Official meeting with Las Madres de Ashé
ELIZA SQUIBB: Shipibo Textiles: Creating economic viability and cultural visibility through craft.
Although I visited Cantagallo a few times with my contacts in GIA to meet members of the community and learn my way around, on Sunday, July 14th, it was time for me to present myself officially to the Ashé association. This would officially introduce who I was and what my research was about, and since the community is run by different association, this sort of formality is very important. Walking up to the second level of the community, through the hardware market and the narrow streets, I felt incredibly nervous, and completely out of place in a different culture, landscape, language and ethnicity. I had with me some images of my work and my official letter of introduction that had been spell-checked by two anthropologists as well as the man who ran the copy shop where I went to get it printed out. I was met by Señora Luz and she left me in the company of her cousin while she went to round up other members for the meeting. My nervousness faded away as I was quickly surrounded by teenage girls, all asking me a million questions about my family and my origins, did my parents have blue eyes too? Did I dye my hair?
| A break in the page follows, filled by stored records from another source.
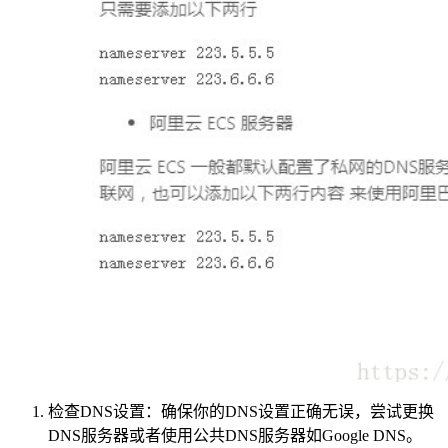
检查DNS设置：确保你的DNS设置正确无误，尝试更换
DNS服务器或者使用公共DNS服务器如Google DNS。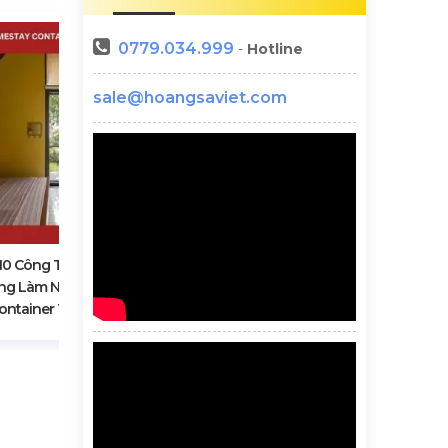
0779.034.999
-
Hotline
sale@hoangsaviet.com
Mẫu Nhà Vệ Sinh Lắp Ghép Bằng
Container Giá Rẻ Tại Long An
0 Công Ty Thiết Kế, Xây
ng Làm Nhà Homestay
ontainer Tại Long An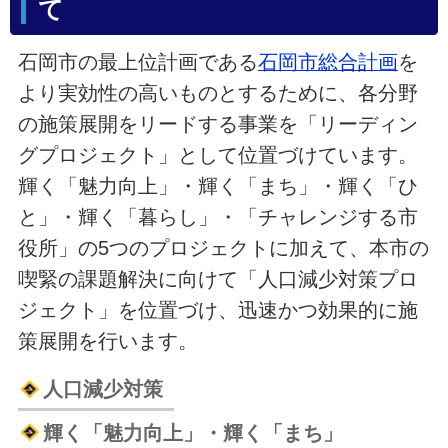
て
石岡市の最上位計画である
石岡市総合計画
を
より実効性の高いものとするために、各分野
の施策展開をリードする事業を「リーディン
グプロジェクト」として位置づけています。
輝く「魅力向上」・輝く「まち」・輝く「ひ
と」・輝く「暮らし」・「チャレンジする市
役所」の5つのプロジェクトに加えて、本市の
喫緊の課題解決に向けて「人口減少対策プロ
ジェクト」を位置づけ、迅速かつ効果的に施
策展開を行います。
人口減少対策
輝く「魅力向上」・輝く「まち」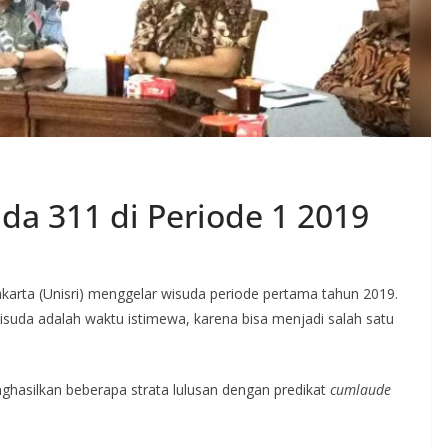
da 311 di Periode 1 2019
akarta (Unisri) menggelar wisuda periode pertama tahun 2019.
wisuda adalah waktu istimewa, karena bisa menjadi salah satu
hasilkan beberapa strata lulusan dengan predikat
cumlaude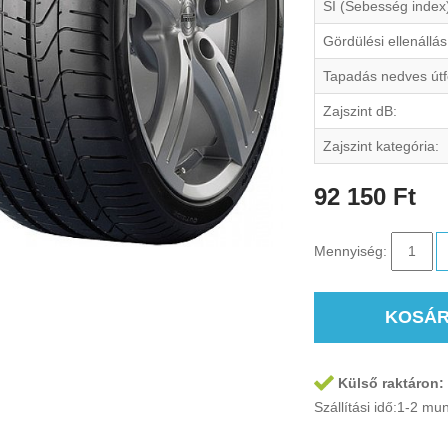
SI (Sebesség index
Gördülési ellenállás
Tapadás nedves útf
Zajszint dB:
Zajszint kategória:
92 150 Ft
Mennyiség:
KOSÁ
Külső raktáron:
Szállítási idő:1-2 m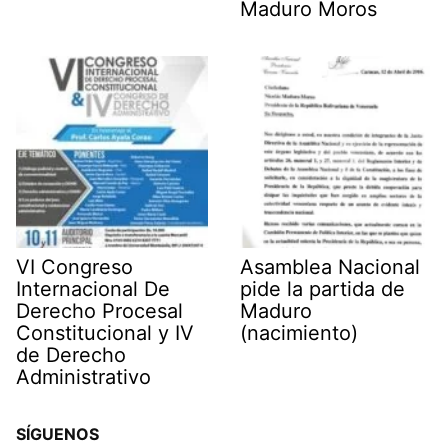
Maduro Moros
VI Congreso
Asamblea Nacional
Internacional De
pide la partida de
Derecho Procesal
Maduro
Constitucional y IV
(nacimiento)
de Derecho
Administrativo
SÍGUENOS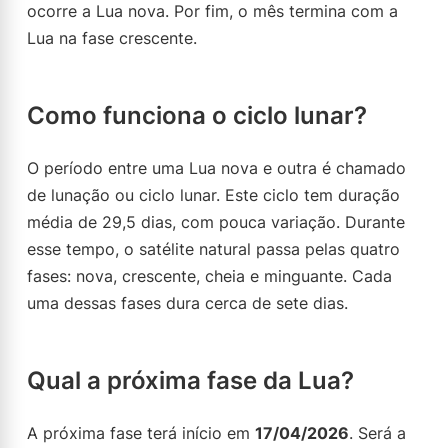
ocorre a Lua nova. Por fim, o mês termina com a
Lua na fase crescente.
Como funciona o ciclo lunar?
O período entre uma Lua nova e outra é chamado
de lunação ou ciclo lunar. Este ciclo tem duração
média de 29,5 dias, com pouca variação. Durante
esse tempo, o satélite natural passa pelas quatro
fases: nova, crescente, cheia e minguante. Cada
uma dessas fases dura cerca de sete dias.
Qual a próxima fase da Lua?
A próxima fase terá início em
17/04/2026
. Será a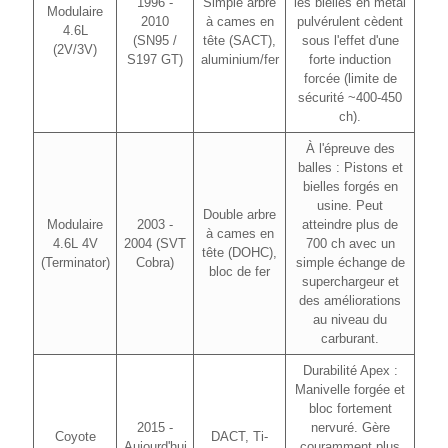
1996 -
Simple arbre
les bielles en métal
Modulaire
2010
à cames en
pulvérulent cèdent
4.6L
(SN95 /
tête (SACT),
sous l'effet d'une
(2V/3V)
S197 GT)
aluminium/fer
forte induction
forcée (limite de
sécurité ~400-450
ch).
À l'épreuve des
balles : Pistons et
bielles forgés en
usine. Peut
Double arbre
Modulaire
2003 -
atteindre plus de
à cames en
4.6L 4V
2004 (SVT
700 ch avec un
tête (DOHC),
(Terminator)
Cobra)
simple échange de
bloc de fer
superchargeur et
des améliorations
au niveau du
carburant.
Durabilité Apex :
Manivelle forgée et
bloc fortement
2015 -
nervuré. Gère
Coyote
DACT, Ti-
Aujourd'hui
couramment plus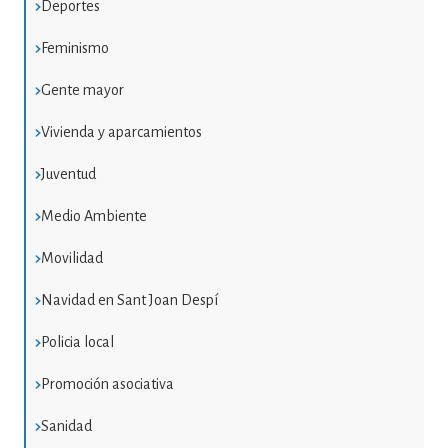
Deportes
Feminismo
Gente mayor
Vivienda y aparcamientos
Juventud
Medio Ambiente
Movilidad
Navidad en Sant Joan Despí
Policia local
Promoción asociativa
Sanidad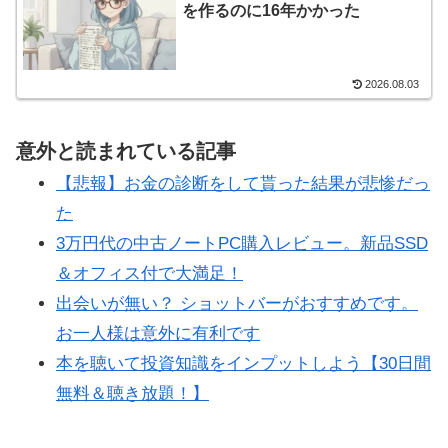
を作るのに16年かかった
2026.08.03
意外と読まれている記事
【悲報】お金の診断をして貰った結果が悲惨だっ
た
3万円代の中古ノートPC購入レビュー。新品SSD
＆オフィス付で大満足！
出会いが無い？ ショットバーがおすすめです。
お一人様は意外に有利です
本を聴いて投資知識をインプットしよう【30日間
無料＆聴き放題！】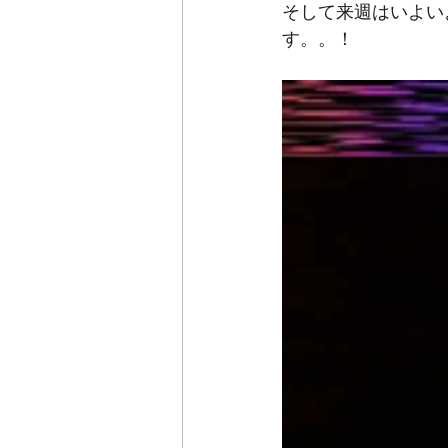
そして来週はいよい
す。。！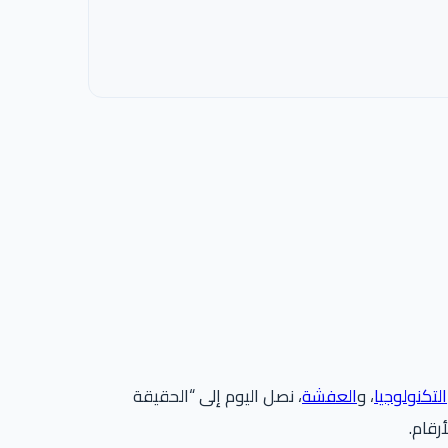
التكنولوجيا
، و
العفشة
، نصل اليوم إلى “الحقيقة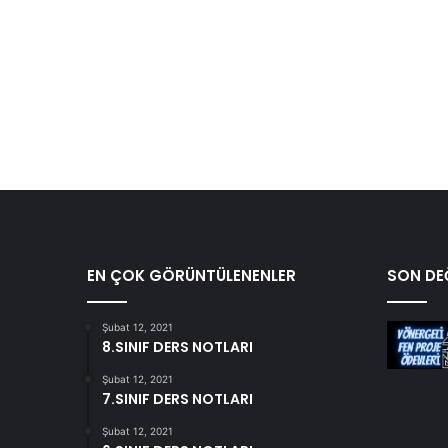
EN ÇOK GÖRÜNTÜLENENLER
SON DEĞ
Şubat 12, 2021
8.SINIF DERS NOTLARI
Şubat 12, 2021
7.SINIF DERS NOTLARI
Şubat 12, 2021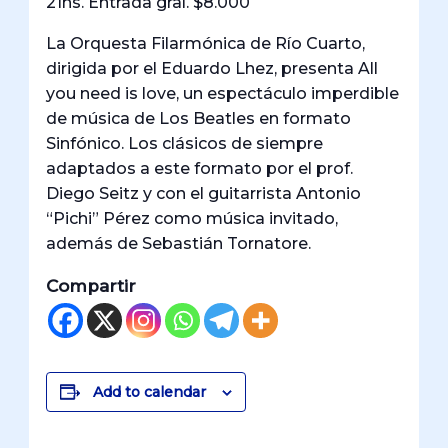
21hs. Entrada gral. $8.000
La Orquesta Filarmónica de Río Cuarto,
dirigida por el Eduardo Lhez, presenta All
you need is love, un espectáculo imperdible
de música de Los Beatles en formato
Sinfónico. Los clásicos de siempre
adaptados a este formato por el prof.
Diego Seitz y con el guitarrista Antonio
“Pichi” Pérez como música invitado,
además de Sebastián Tornatore.
Compartir
Add to calendar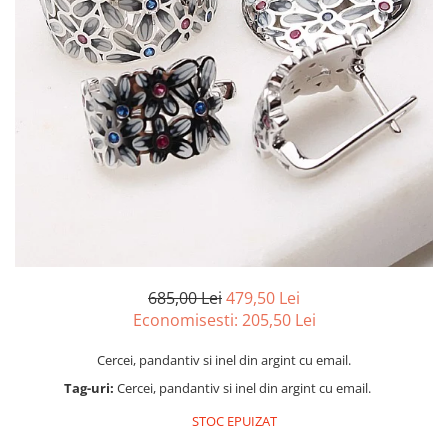
marime reglabila
marimea 47
marimea 48
marimea 49
marimea 50
marimea 51
marimea 52
marimea 53
marimea 54
marimea 55
marimea 56
marimea 57
685,00 Lei
479,50 Lei
marimea 58
Economisesti:
205,50
Lei
marimea 59
Cercei, pandantiv si inel din argint cu email.
marimea 60
Tag-uri:
Cercei, pandantiv si inel din argint cu email.
marimea 61
marimea 62
STOC EPUIZAT
marimea 63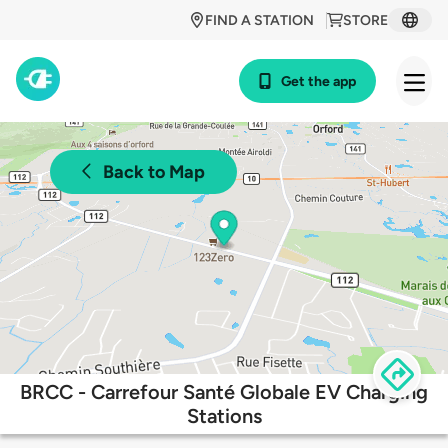
FIND A STATION
STORE
Get the app
Back to Map
BRCC - Carrefour Santé Globale EV Charging
Stations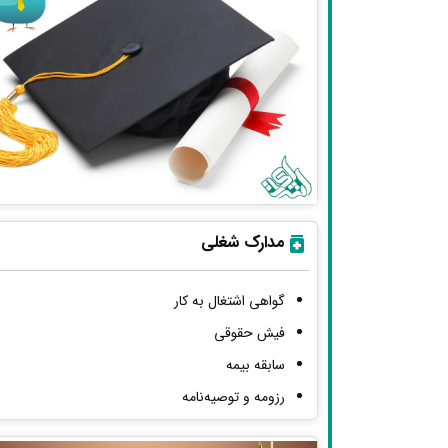
مدارک شغلی
گواهی اشتغال به کار
فیش حقوقی
سابقه بیمه
رزومه و توصیه‌نامه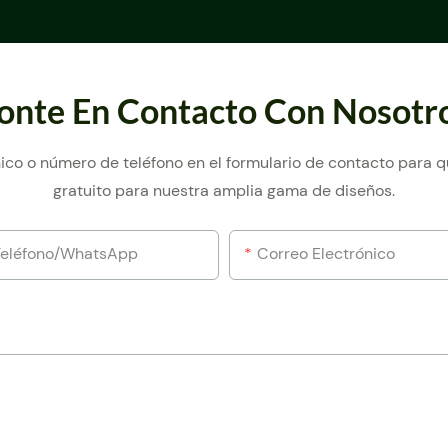
onte En Contacto Con Nosotr
ico o número de teléfono en el formulario de contacto para
gratuito para nuestra amplia gama de diseños.
Teléfono/WhatsApp
Correo Electrónico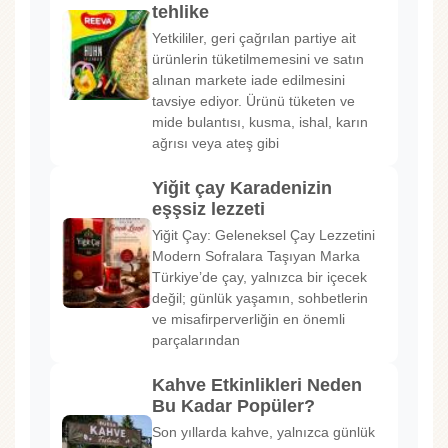
tehlike
Yetkililer, geri çağrılan partiye ait
ürünlerin tüketilmemesini ve satın
alınan markete iade edilmesini
tavsiye ediyor. Ürünü tüketen ve
mide bulantısı, kusma, ishal, karın
ağrısı veya ateş gibi
Yiğit çay Karadenizin
eşşsiz lezzeti
Yiğit Çay: Geleneksel Çay Lezzetini
Modern Sofralara Taşıyan Marka
Türkiye’de çay, yalnızca bir içecek
değil; günlük yaşamın, sohbetlerin
ve misafirperverliğin en önemli
parçalarından
Kahve Etkinlikleri Neden
Bu Kadar Popüler?
Son yıllarda kahve, yalnızca günlük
When the meeting started, I was interested to discover that the first part of it had been organized by a university student to introduce Ashé to another women’s group of textile artisans from the Andes. Three women from this Andina group sat in the meeting room knitting and taking turns introducing their work. They explained that the name of their group, Mama Quilla, meaning mother moon, came from their moon-lit escape from their villages near Ayachucho. Due to terrorism, many of them fled as widows with young children and orphans. They expected help in Lima, but found none, and found themselves incredibly isolated as Quechua speakers far from their natural resources in the mountains. They tried different forms of cleaning jobs that made them sick, and they eventually found support through the church, literacy programs, and training programs. They started making arpilleras, and have become well known for that, even receiving commissions for mural sized arpilleras. They ended this passionate speech by talking about the importance of working together as women and as mothers, sharing stories of trauma, violence and suffering, to salir adelante, to progress, recover and live happily.
(Their website shows some of the arpilleras that portray the violence they suffered)
Although Senora Luz translated much of what was being said into Shipibo, some of the madres of Ashé looked very tired. Luz, in turn, mentioned briefly that there had been incidents of violence that had contributed to the dislocation of some Shipibo from their native villages, but the Shipiba women didn’t speak as openly about this as the Mama Quilla group had. They decided that they would set up a future meeting to exchange techniques; the Andina women had a loom, and the Shipiba were very interested in learning new textile techniques and understanding how the loom worked.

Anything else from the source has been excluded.